WHAT TO PRODUCE:
Everything from the line containing "изданий обязательна прямая, открытая" to the end of the records below should be repeated exactly, with no other lines added.

○ ○ ○

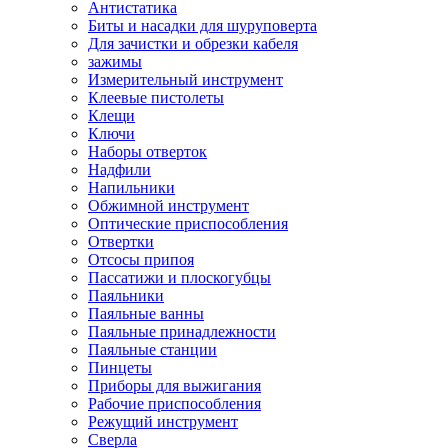
Антистатика
Биты и насадки для шуруповерта
Для зачистки и обрезки кабеля
зажимы
Измерительный инструмент
Клеевые пистолеты
Клещи
Ключи
Наборы отверток
Надфили
Напильники
Обжимной инструмент
Оптические приспособления
Отвертки
Отсосы припоя
Пассатижи и плоскогубцы
Паяльники
Паяльные ванны
Паяльные принадлежности
Паяльные станции
Пинцеты
Приборы для выжигания
Рабочие приспособления
Режущий инструмент
Сверла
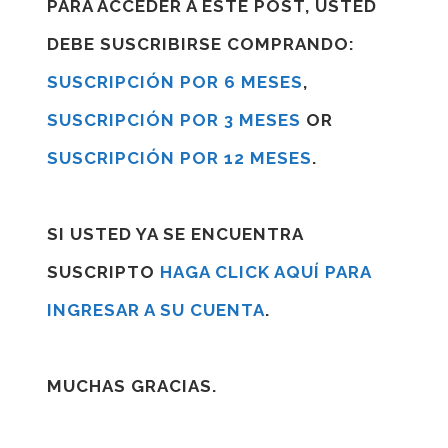
PARA ACCEDER A ESTE POST, USTED
DEBE SUSCRIBIRSE COMPRANDO:
SUSCRIPCIÓN POR 6 MESES
,
SUSCRIPCIÓN POR 3 MESES
OR
SUSCRIPCIÓN POR 12 MESES
.
SI USTED YA SE ENCUENTRA
SUSCRIPTO
HAGA CLICK AQUÍ PARA
INGRESAR A SU CUENTA
.
MUCHAS GRACIAS.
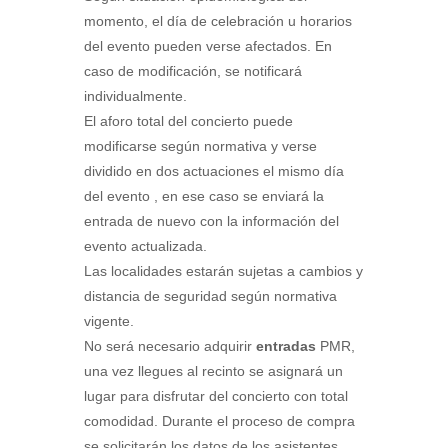
momento, el día de celebración u horarios
del evento pueden verse afectados. En
caso de modificación, se notificará
individualmente.
El aforo total del concierto puede
modificarse según normativa y verse
dividido en dos actuaciones el mismo día
del evento , en ese caso se enviará la
entrada de nuevo con la información del
evento actualizada.
Las localidades estarán sujetas a cambios y
distancia de seguridad según normativa
vigente.
No será necesario adquirir
entradas
PMR,
una vez llegues al recinto se asignará un
lugar para disfrutar del concierto con total
comodidad. Durante el proceso de compra
se solicitarán los datos de los asistentes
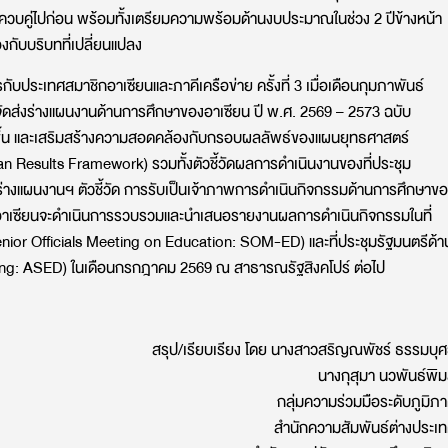
ควบคู่ไปก่อน พร้อมทั้งเตรียมความพร้อมด้านงบประมาณในช่วง 2 ปีข้างหน้า
งกับบริบทที่เปลี่ยนแปลง
รกับประเทศสมาชิกอาเซียนและภาคีเครือข่าย ครั้งที่ 3 เมื่อเดือนกุมภาพันธ์
ัดส่งร่างแผนงานด้านการศึกษาของอาเซียน ปี พ.ศ. 2569 – 2573 ฉบับ
ยิ่งขึ้น และเสริมสร้างความสอดคล้องกับกรอบผลลัพธ์ของแผนยุทธศาสตร์
Results Framework) รวมทั้งตัวชี้วัดผลการดำเนินงานของที่ประชุม
างแผนงานฯ ตัวชี้วัด การรับเป็นเจ้าภาพการดำเนินกิจกรรมด้านการศึกษาข
ารอาเซียนจะดำเนินการรวบรวมและนำเสนอรายงานผลการดำเนินกิจกรรมในที่
nior Officials Meeting on Education: SOM-ED) และที่ประชุมรัฐมนตรีด้า
ng: ASED) ในเดือนกรกฎาคม 2569 ณ สาธารณรัฐสิงคโปร์ ต่อไป
สรุป/เรียบเรียง โดย นางสาวสริญณพัชร์ ธรรมบุศ
นางกุสุมา นวพันธ์พิ
กลุ่มความร่วมมือระดับภูมิภ
สำนักความสัมพันธ์ต่างประเ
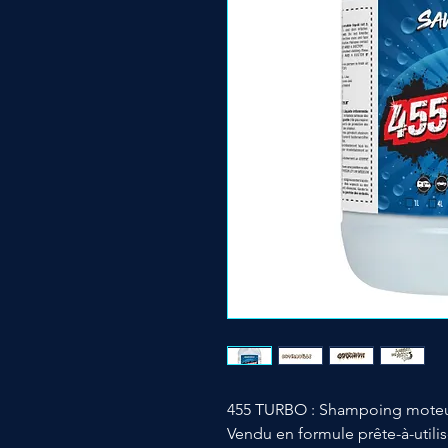
455 TURBO : Shampoing mote
Vendu en formule prête-à-utilis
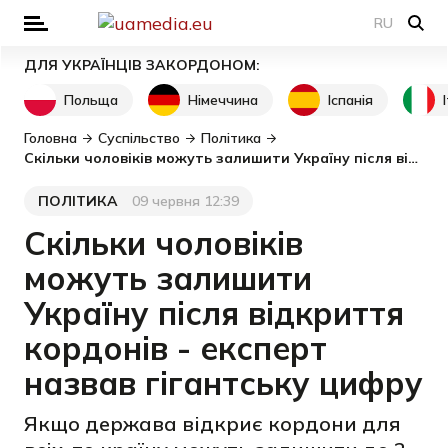
RU
ДЛЯ УКРАЇНЦІВ ЗАКОРДОНОМ:
Польща
Німеччина
Іспанія
Головна
Суспільство
Політика
Скільки чоловіків можуть залишити Україну після відкриття кордонів - експерт назвав гігантську цифру
ПОЛІТИКА
09 червня 12:39
Категорія
Дата публікації
Скільки чоловіків
можуть залишити
Україну після відкриття
кордонів - експерт
назвав гігантську цифру
Якщо держава відкриє кордони для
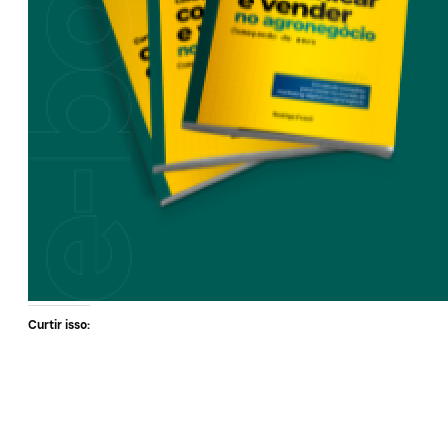
Curtir isso:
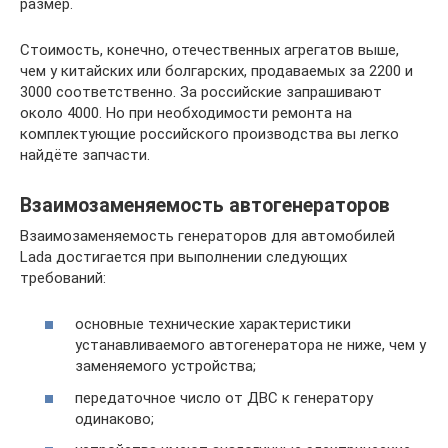
размер.
Стоимость, конечно, отечественных агрегатов выше,
чем у китайских или болгарских, продаваемых за 2200 и
3000 соответственно. За российские запрашивают
около 4000. Но при необходимости ремонта на
комплектующие российского производства вы легко
найдёте запчасти.
Взаимозаменяемость автогенераторов
Взаимозаменяемость генераторов для автомобилей
Lada достигается при выполнении следующих
требований:
основные технические характеристики
устанавливаемого автогенератора не ниже, чем у
заменяемого устройства;
передаточное число от ДВС к генератору
одинаково;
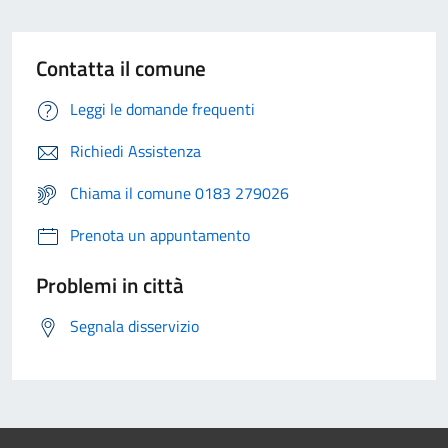
Contatta il comune
Leggi le domande frequenti
Richiedi Assistenza
Chiama il comune 0183 279026
Prenota un appuntamento
Problemi in città
Segnala disservizio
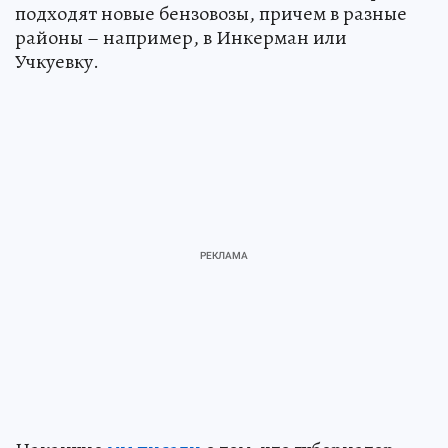
подходят новые бензовозы, причем в разные
районы – например, в Инкерман или
Учкуевку.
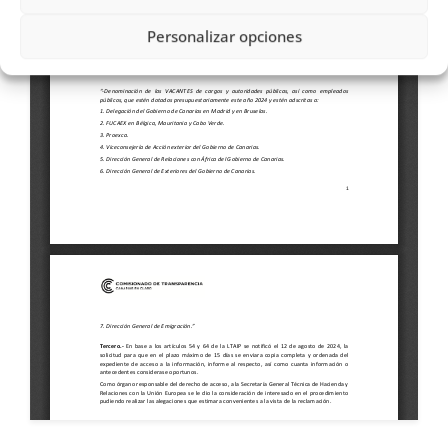
Personalizar opciones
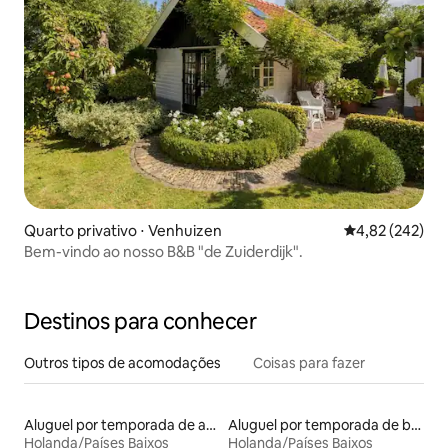
Quarto privativo ⋅ Venhuizen
4,82 de uma av
4,82 (242)
Bem-vindo ao nosso B&B "de Zuiderdijk".
Destinos para conhecer
Outros tipos de acomodações
Coisas para fazer
Aluguel por temporada de apart-hotéis
Aluguel por temporada de barcos
Holanda/Países Baixos
Holanda/Países Baixos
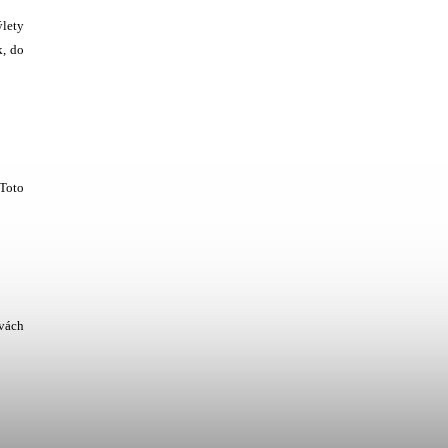
ýlety
k, do
 Toto
rvách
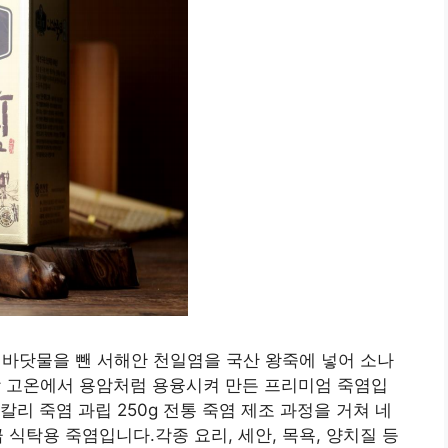
g의 바닷물을 뺀 서해안 천일염을 국산 왕죽에 넣어 소나
이상 고온에서 용암처럼 용융시켜 만든 프리미엄 죽염입
리 죽염 과립 250g 전통 죽염 제조 과정을 거쳐 네
 식탁용 죽염입니다.각종 요리, 세안, 목욕, 양치질 등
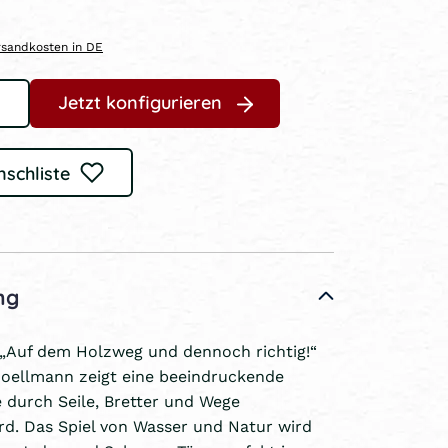
ersandkosten in DE
Jetzt konfigurieren
nschliste
ng
 „Auf dem Holzweg und dennoch richtig!“
Poellmann zeigt eine beeindruckende
e durch Seile, Bretter und Wege
d. Das Spiel von Wasser und Natur wird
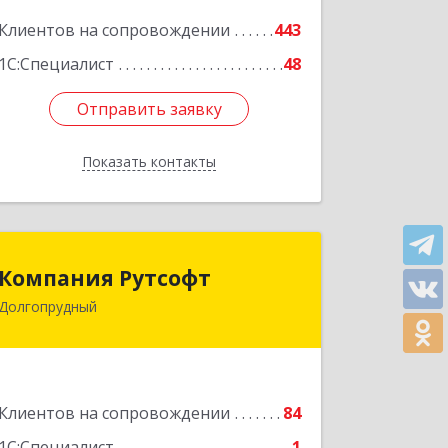
Подробнее
Клиентов на сопровождении
443
1С:Специалист
48
Отправить заявку
Отправить заявку
Показать контакты
Назад
Компания Рутсофт
Компания Рутсофт
Долгопрудный
141700, Московская обл,
Долгопрудный г, Новый Бульвар ул,
дом № 22, пом.12
Подробнее
Клиентов на сопровождении
84
1С:Специалист
1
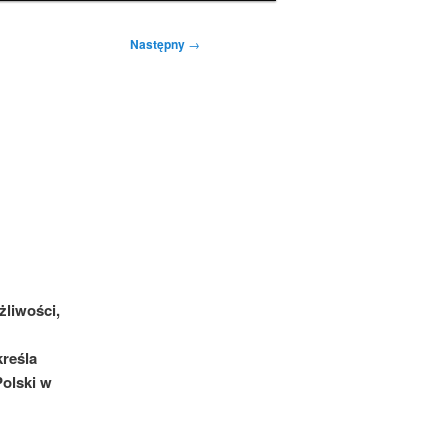
Następny
→
żliwości,
reśla
Polski w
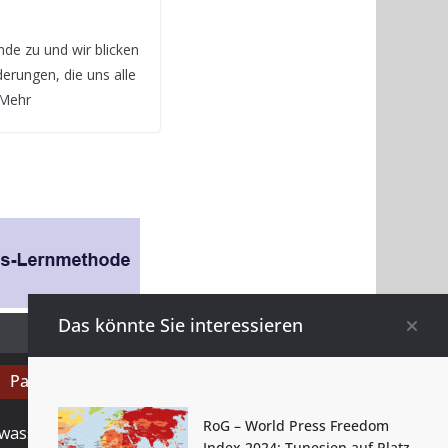
nde zu und wir blicken
derungen, die uns alle
 Mehr
Das könnte Sie interessieren
Partner
RoG – World Press Freedom
wassenberg.com.de
Index 2024: Tunesien auf Platz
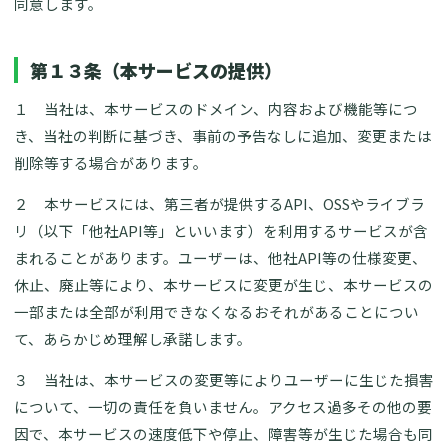
同意します。
第１３条（本サービスの提供）
１ 当社は、本サービスのドメイン、内容および機能等につ
き、当社の判断に基づき、事前の予告なしに追加、変更または
削除等する場合があります。
２ 本サービスには、第三者が提供するAPI、OSSやライブラ
リ（以下「他社API等」といいます）を利用するサービスが含
まれることがあります。ユーザーは、他社API等の仕様変更、
休止、廃止等により、本サービスに変更が生じ、本サービスの
一部または全部が利用できなくなるおそれがあることについ
て、あらかじめ理解し承諾します。
３ 当社は、本サービスの変更等によりユーザーに生じた損害
について、一切の責任を負いません。アクセス過多その他の要
因で、本サービスの速度低下や停止、障害等が生じた場合も同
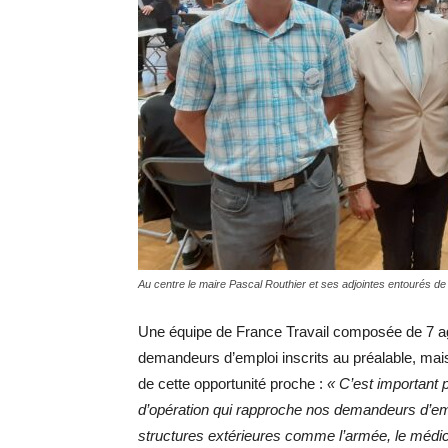
Au centre le maire Pascal Routhier et ses adjointes entourés de
Une équipe de France Travail composée de 7 ag
demandeurs d’emploi inscrits au préalable, mais
de cette opportunité proche :
« C’est important 
d’opération qui rapproche nos demandeurs d’empl
structures extérieures comme l’armée, le médic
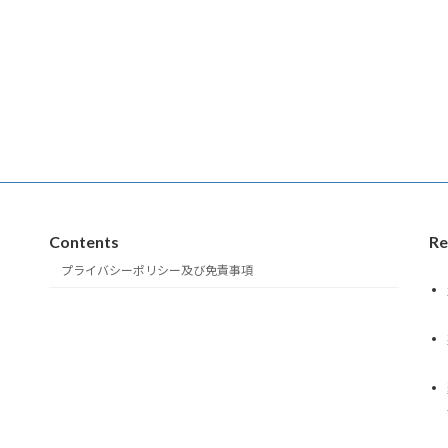
ペ
ペ
ー
ー
ジ
ジ
Contents
Re
プライバシーポリシー及び免責事項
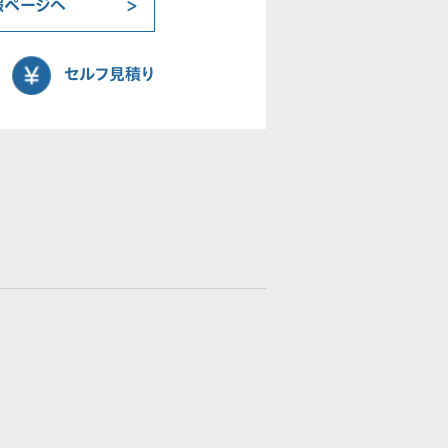
報ページへ
セルフ見積り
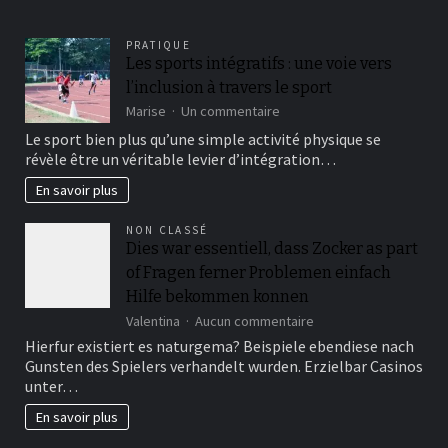
PRATIQUE
Les sports intégratifs : une voie vers
l’inclusion à travers le sport
sur
Marise
Un commentaire
Les
Le sport bien plus qu’une simple activité physique se
sports
révèle être un véritable levier d’intégration…
intégratifs
:
En savoir plus
une
voie
NON CLASSÉ
vers
Dies war essentiell, dass Zocker as part
l’inclusion
of Fragen ferner Problemen einfach
à
travers
Hilfe bekommen konnen
le
sur
Valentina
Aucun commentaire
sport
Dies
Hierfur existiert es naturgema? Beispiele ebendiese nach
war
Gunsten des Spielers verhandelt wurden. Erzielbar Casinos
essentiell,
unter…
dass
Zocker
En savoir plus
as
part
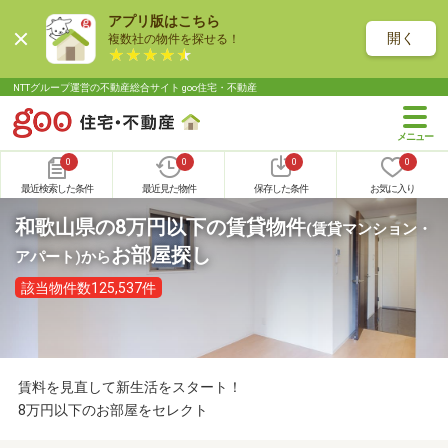
アプリ版はこちら
開く
複数社の物件を探せる！
NTTグループ運営の不動産総合サイト goo住宅・不動産
0
0
0
0
最近検索した条件
最近見た物件
保存した条件
お気に入り
和歌山県の8万円以下の賃貸物件
(賃貸マンション・
お部屋探し
アパート)
から
該当物件数125,537件
賃料を見直して新生活をスタート！
8万円以下のお部屋をセレクト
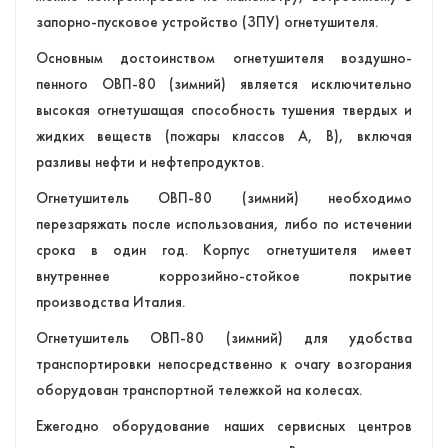
запорно-пусковое устройство (ЗПУ) огнетушителя.
Основным достоинством огнетушителя воздушно-
пенного ОВП-80 (зимний) является исключительно
высокая огнетушащая способность тушения твердых и
жидких веществ (пожары классов А, В), включая
разливы нефти и нефтепродуктов.
Огнетушитель ОВП-80 (зимний) необходимо
перезаряжать после использования, либо по истечении
срока в один год. Корпус огнетушителя имеет
внутреннее коррозийно-стойкое покрытие
производства Италия.
Огнетушитель ОВП-80 (зимний) для удобства
транспортировки непосредственно к очагу возгорания
оборудован транспортной тележкой на колесах.
Ежегодно оборудование наших сервисных центров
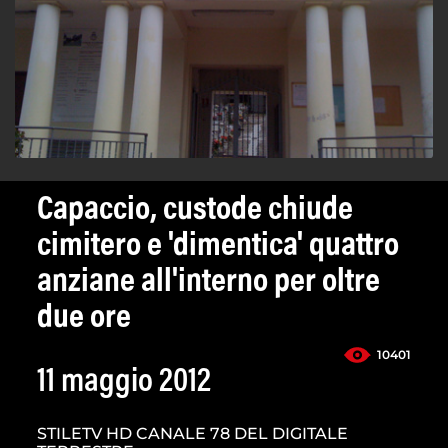
Capaccio, custode chiude
cimitero e 'dimentica' quattro
anziane all'interno per oltre
due ore
10401
11 maggio 2012
STILETV HD CANALE 78 DEL DIGITALE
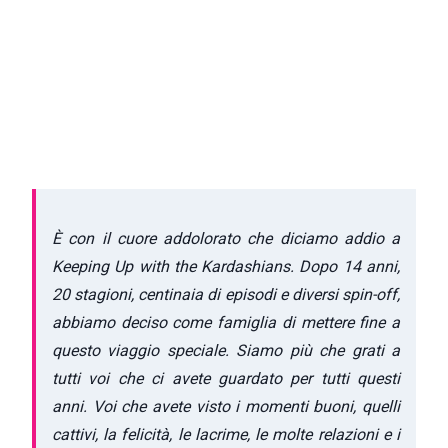
È con il cuore addolorato che diciamo addio a
Keeping Up with the Kardashians. Dopo 14 anni,
20 stagioni, centinaia di episodi e diversi spin-off,
abbiamo deciso come famiglia di mettere fine a
questo viaggio speciale.
Siamo più che grati a
tutti voi che ci avete guardato per tutti questi
anni. Voi che avete visto i momenti buoni, quelli
cattivi, la felicità, le lacrime, le molte relazioni e i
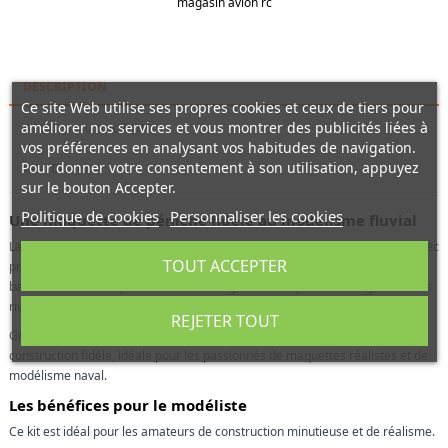
magasin avion rc
DESCRIPTION
Ce site Web utilise ses propres cookies et ceux de tiers pour
améliorer nos services et vous montrer des publicités liées à
DÉTAILS DU PRODUIT
vos préférences en analysant vos habitudes de navigation.
Pour donner votre consentement à son utilisation, appuyez
REVIEWS
(0)
sur le bouton Accepter.
Politique de cookies
Personnaliser les cookies
Une maquette de péniche fidèle au modélisme fluvial
La péniche Soclaine est une maquette de modélisme naval qui reproduit avec
TOUT ACCEPTER
précision une embarcation emblématique du transport fluvial. Ce type de
bateau est reconnu pour sa forme allongée et sa capacité à naviguer sur les
rivières et canaux.
REJETER TOUT
Grâce à l’expertise de Soclaine, ce kit offre un haut niveau de détail et une
construction fidèle, idéale pour les passionnés de maquettes réalistes et de
modélisme naval.
Les bénéfices pour le modéliste
Ce kit est idéal pour les amateurs de construction minutieuse et de réalisme.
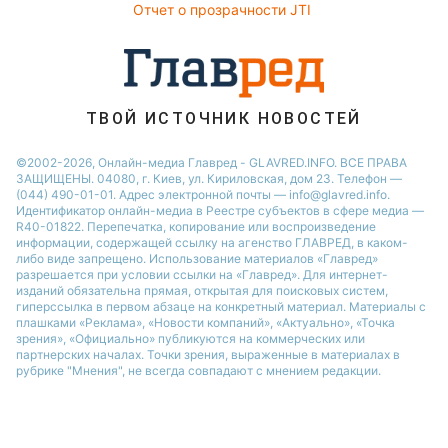
Отчет о прозрачности JTI
Праздничное меню
Потап
София Ротару
Ольга Сумская
ТВОЙ ИСТОЧНИК НОВОСТЕЙ
©2002-2026, Онлайн-медиа Главред - GLAVRED.INFO. ВСЕ ПРАВА
ЗАЩИЩЕНЫ. 04080, г. Киев, ул. Кириловская, дом 23. Телефон —
(044) 490-01-01. Адрес электронной почты — info@glavred.info.
Идентификатор онлайн-медиа в Реестре cубъектов в сфере медиа —
R40-01822.
Перепечатка, копирование или воспроизведение
информации, содержащей ссылку на агенство ГЛАВРЕД, в каком-
либо виде запрещено. Использование материалов «Главред»
разрешается при условии ссылки на «Главред». Для интернет-
изданий обязательна прямая, открытая для поисковых систем,
гиперссылка в первом абзаце на конкретный материал. Материалы с
плашками «Реклама», «Новости компаний», «Актуально», «Точка
зрения», «Официально» публикуются на коммерческих или
партнерских началах. Точки зрения, выраженные в материалах в
рубрике "Мнения", не всегда совпадают с мнением редакции.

○ ○ ○

ANSWER TO THE EXERCISE:
изданий обязательна прямая, открытая для поисковых систем,
гиперссылка в первом абзаце на конкретный материал. Материалы с
плашками «Реклама», «Новости компаний», «Актуально», «Точка
зрения», «Официально» публикуются на коммерческих или
партнерских началах. Точки зрения, выраженные в материалах в
рубрике "Мнения", не всегда совпадают с мнением редакции.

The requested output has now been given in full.